[EXERCISE REQUIREMENTS] Among the records below, find each line bearing the word "мястото" and copy it.

Records from a data collection
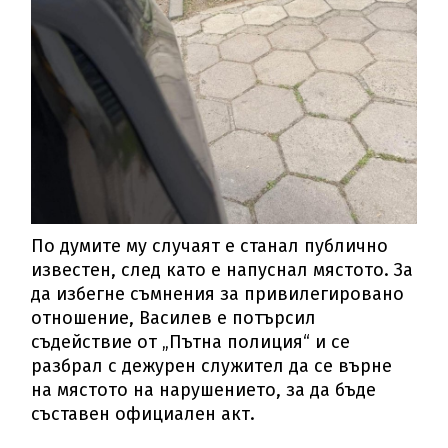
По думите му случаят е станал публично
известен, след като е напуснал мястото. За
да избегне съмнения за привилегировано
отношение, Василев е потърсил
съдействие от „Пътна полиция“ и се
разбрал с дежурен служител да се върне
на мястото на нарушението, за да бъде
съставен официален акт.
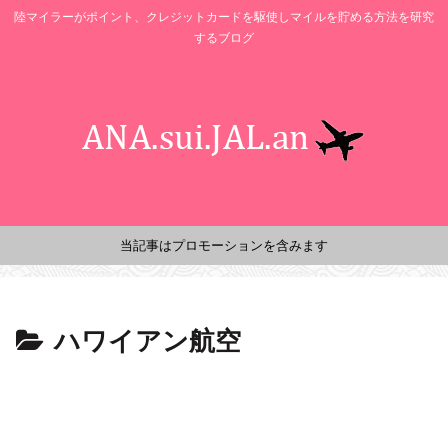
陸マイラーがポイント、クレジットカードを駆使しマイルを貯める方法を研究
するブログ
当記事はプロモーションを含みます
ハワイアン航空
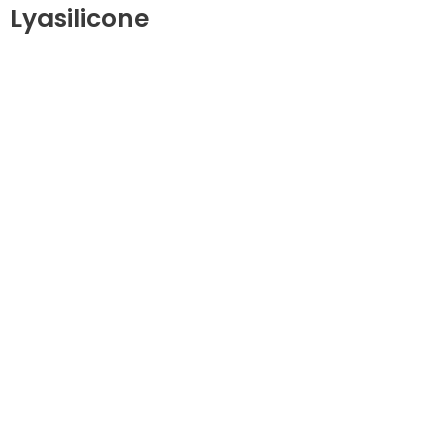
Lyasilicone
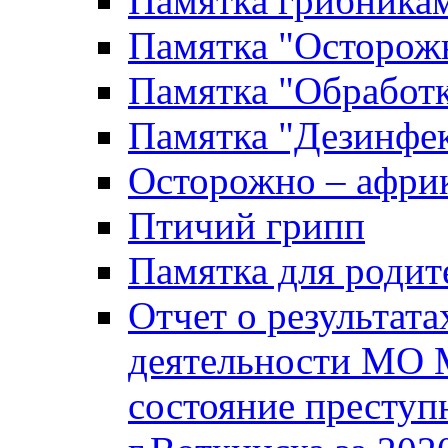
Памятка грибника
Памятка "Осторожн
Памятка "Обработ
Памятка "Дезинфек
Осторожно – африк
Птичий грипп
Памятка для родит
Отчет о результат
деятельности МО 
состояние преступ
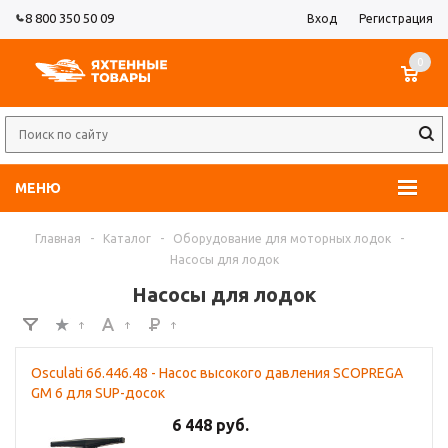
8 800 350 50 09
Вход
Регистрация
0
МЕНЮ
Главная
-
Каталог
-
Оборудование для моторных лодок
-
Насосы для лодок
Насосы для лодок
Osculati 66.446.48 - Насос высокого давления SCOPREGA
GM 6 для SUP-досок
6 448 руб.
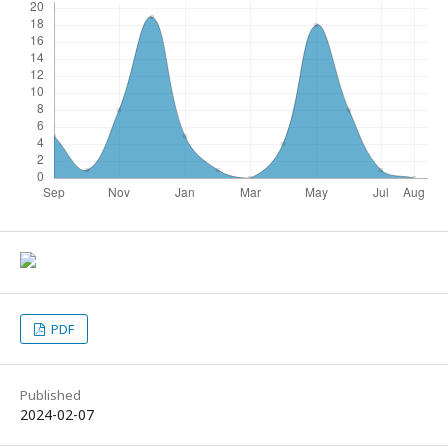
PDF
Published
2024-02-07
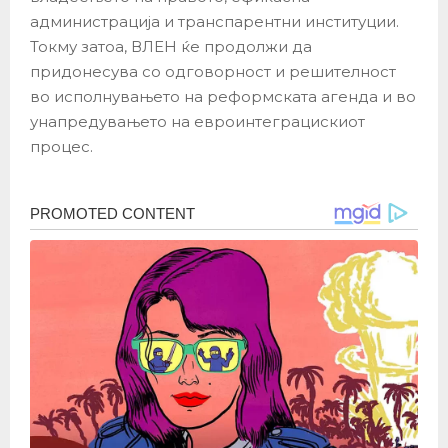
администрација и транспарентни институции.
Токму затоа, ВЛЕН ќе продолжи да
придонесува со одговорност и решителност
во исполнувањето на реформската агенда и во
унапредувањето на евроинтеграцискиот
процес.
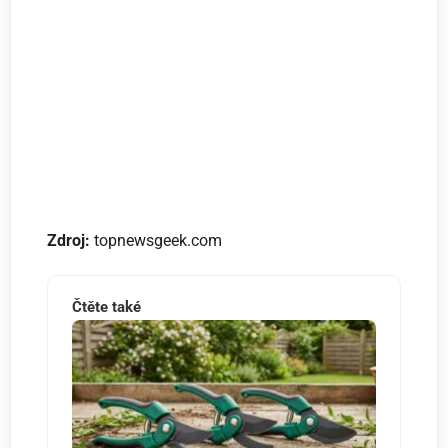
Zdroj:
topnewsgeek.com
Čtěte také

[SOLVED PROBLEM]
известен, след като е напуснал мястото. За
на мястото на нарушението, за да бъде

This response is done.